The dumping of untreated industrial wastes and chemicals into the rivers from the metropolitan city and negligence of the authorities concerned have made way for illegal grabbers to stake substantial claims in those rivers.
Multiple industries have been set up on the banks of the Rupsa and Mayur, which affect the dissolved oxygen(DO) level in the waters, turning the water toxic and jeopardising the aquaculture in the process.
Amid such troubled period, local experts feel the absence of a river research institute, which is only located in Dhaka and Faridpur.
According to sources at the Department of Environment, the oxygen level in the three rivers, along with the Kalibacha River, has reduced drastically. The oxygen level in the Mayur is alarmingly low.
Senior chemist at the department Md Kamruzzaman Sarkar said a river must contain above 4.5 mg of dissolved oxygen to sustain. In August, the DO level in the Rupsha river was 5.3 mg, the Bhairab 5.4 mg and the Mayur 1.2mg.
Though it is illegal to dump industrial waste and chemicals into the rivers without treatment, it is not being followed by the industries, an investigation reveals.
As a result, the expert said, the aquaculture is facing threat, while the nurseries built to cultivate spawn are also being polluted.
The presence of nearby jute mills, power plants, matchstick factories, brick kilns and Khulna City Corporation (KCC)’s dumping unit are greatly affecting the rivers.

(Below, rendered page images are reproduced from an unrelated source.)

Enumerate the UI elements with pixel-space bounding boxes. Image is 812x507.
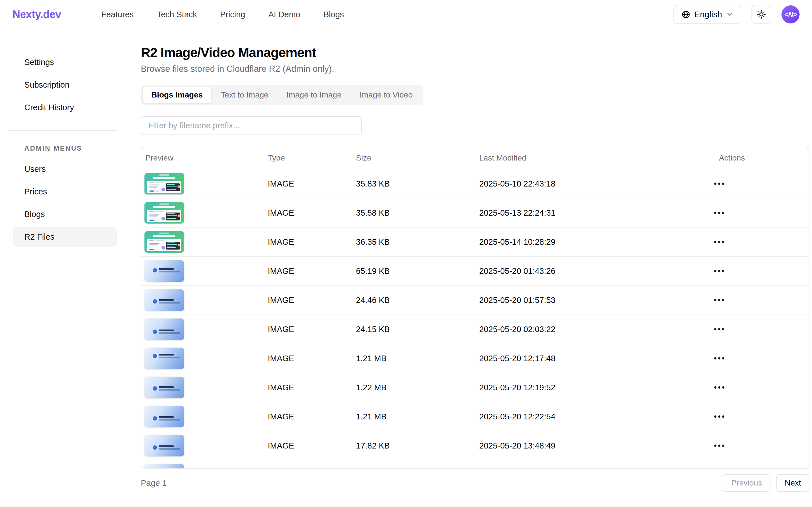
file-size: 1.21 MB: [356, 412, 479, 421]
preview-cell: [141, 377, 268, 398]
next-page-button[interactable]: Next: [776, 474, 809, 492]
main-content: R2 Image/Video Management Browse files s…: [141, 29, 809, 492]
header-actions: English <N>: [673, 0, 800, 29]
file-type: IMAGE: [268, 237, 356, 247]
sidebar-main-nav: SettingsSubscriptionCredit History: [0, 52, 125, 117]
nav-link-tech-stack[interactable]: Tech Stack: [157, 10, 197, 19]
sidebar-item-prices[interactable]: Prices: [13, 182, 117, 202]
sidebar-item-blogs[interactable]: Blogs: [13, 204, 117, 224]
tab-text-to-image[interactable]: Text to Image: [212, 87, 277, 103]
globe-icon: [682, 10, 691, 19]
row-actions-ellipsis-icon[interactable]: [712, 296, 726, 304]
tab-blogs-images[interactable]: Blogs Images: [143, 87, 211, 103]
file-type: IMAGE: [268, 208, 356, 218]
nav-link-features[interactable]: Features: [101, 10, 133, 19]
avatar-initials: <N>: [784, 10, 797, 19]
nav-link-ai-demo[interactable]: AI Demo: [268, 10, 300, 19]
previous-page-button[interactable]: Previous: [723, 474, 770, 492]
preview-cell: [141, 348, 268, 369]
column-header-actions: Actions: [712, 154, 809, 163]
row-actions-ellipsis-icon[interactable]: [712, 325, 726, 333]
file-size: 24.15 KB: [356, 325, 479, 334]
table-row: IMAGE24.15 KB2025-05-20 02:03:22: [141, 315, 809, 344]
file-thumbnail[interactable]: [145, 377, 184, 398]
sidebar-item-users[interactable]: Users: [13, 159, 117, 179]
table-row: IMAGE1.22 MB2025-05-20 12:19:52: [141, 373, 809, 402]
preview-cell: [141, 173, 268, 194]
file-type: IMAGE: [268, 354, 356, 363]
file-thumbnail[interactable]: [145, 231, 184, 252]
file-type: IMAGE: [268, 383, 356, 392]
actions-cell: [712, 384, 809, 391]
column-header-type: Type: [268, 154, 356, 163]
filename-filter-input[interactable]: [141, 116, 362, 135]
tabs-bar: Blogs ImagesText to ImageImage to ImageI…: [141, 85, 423, 105]
theme-toggle-button[interactable]: [752, 5, 771, 24]
file-type: IMAGE: [268, 412, 356, 421]
file-last-modified: 2025-05-20 02:03:22: [479, 325, 712, 334]
file-thumbnail[interactable]: [145, 289, 184, 311]
sidebar-item-settings[interactable]: Settings: [13, 52, 117, 72]
table-row: IMAGE36.35 KB2025-05-14 10:28:29: [141, 227, 809, 257]
file-thumbnail[interactable]: [145, 464, 184, 468]
row-actions-ellipsis-icon[interactable]: [712, 180, 726, 188]
logo[interactable]: Nexty.dev: [12, 8, 61, 21]
sidebar-item-credit-history[interactable]: Credit History: [13, 98, 117, 117]
actions-cell: [712, 267, 809, 275]
sidebar-divider: [8, 130, 117, 131]
file-type: IMAGE: [268, 325, 356, 334]
table-row: IMAGE17.82 KB2025-05-20 13:48:49: [141, 431, 809, 460]
sun-icon: [757, 10, 766, 19]
row-actions-ellipsis-icon[interactable]: [712, 354, 726, 362]
sidebar-admin-nav: UsersPricesBlogsR2 Files: [0, 159, 125, 247]
table-row: IMAGE1.21 MB2025-05-20 12:17:48: [141, 344, 809, 373]
page-title: R2 Image/Video Management: [141, 45, 809, 60]
table-row: IMAGE24.46 KB2025-05-20 01:57:53: [141, 286, 809, 315]
sidebar-item-subscription[interactable]: Subscription: [13, 75, 117, 95]
page-indicator: Page 1: [141, 478, 167, 488]
nav-link-blogs[interactable]: Blogs: [323, 10, 344, 19]
file-last-modified: 2025-05-20 12:22:54: [479, 412, 712, 421]
file-thumbnail[interactable]: [145, 406, 184, 427]
file-last-modified: 2025-05-20 12:19:52: [479, 383, 712, 392]
file-thumbnail[interactable]: [145, 202, 184, 224]
preview-cell: [141, 435, 268, 456]
actions-cell: [712, 209, 809, 217]
sidebar: SettingsSubscriptionCredit History ADMIN…: [0, 29, 125, 507]
tab-image-to-video[interactable]: Image to Video: [351, 87, 421, 103]
table-header-row: PreviewTypeSizeLast ModifiedActions: [141, 147, 809, 169]
file-last-modified: 2025-05-10 22:43:18: [479, 179, 712, 188]
row-actions-ellipsis-icon[interactable]: [712, 384, 726, 391]
row-actions-ellipsis-icon[interactable]: [712, 442, 726, 450]
admin-menus-heading: ADMIN MENUS: [24, 145, 125, 152]
row-actions-ellipsis-icon[interactable]: [712, 238, 726, 246]
actions-cell: [712, 442, 809, 450]
row-actions-ellipsis-icon[interactable]: [712, 267, 726, 275]
column-header-last-modified: Last Modified: [479, 154, 712, 163]
file-thumbnail[interactable]: [145, 348, 184, 369]
avatar[interactable]: <N>: [781, 5, 800, 23]
column-header-size: Size: [356, 154, 479, 163]
chevron-down-icon: [726, 11, 734, 18]
file-thumbnail[interactable]: [145, 260, 184, 282]
file-last-modified: 2025-05-20 01:43:26: [479, 267, 712, 276]
file-thumbnail[interactable]: [145, 319, 184, 340]
actions-cell: [712, 238, 809, 246]
file-size: 1.21 MB: [356, 354, 479, 363]
top-header: Nexty.dev FeaturesTech StackPricingAI De…: [0, 0, 812, 29]
file-type: IMAGE: [268, 441, 356, 450]
tab-image-to-image[interactable]: Image to Image: [278, 87, 350, 103]
sidebar-item-r2-files[interactable]: R2 Files: [13, 227, 117, 247]
language-selector[interactable]: English: [673, 5, 741, 24]
file-type: IMAGE: [268, 267, 356, 276]
file-thumbnail[interactable]: [145, 435, 184, 456]
row-actions-ellipsis-icon[interactable]: [712, 413, 726, 420]
nav-link-pricing[interactable]: Pricing: [220, 10, 246, 19]
preview-cell: [141, 319, 268, 340]
row-actions-ellipsis-icon[interactable]: [712, 209, 726, 217]
file-thumbnail[interactable]: [145, 173, 184, 194]
table-row: IMAGE1.21 MB2025-05-20 12:22:54: [141, 402, 809, 431]
file-type: IMAGE: [268, 296, 356, 305]
file-size: 35.58 KB: [356, 208, 479, 218]
preview-cell: [141, 460, 268, 468]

It is alleged that the water in 22 canals and countless drains located in the Khulna City Corporation are rolled into the rivers without any proper filtering. The presence of human waste, dumped materials and other products are directly thrown into the rivers.
Dr M Rakib Uddin, a professor at Khulna University’s Environment science discipline, said this waste dumping is the main cause of pollution of the rivers, which are mainly caused by the nearby industries.
He also lamented the lack of a river research institute, which could have played a role in preventing such gross deterioration.
When asked, Habibul Haq Khan, director of the district’s environment directorate office, acknowledged the problems but said that lack of public awareness is also to be blamed.
He added that they carry out drives against the factories to prevent pollution, which will increase in the future.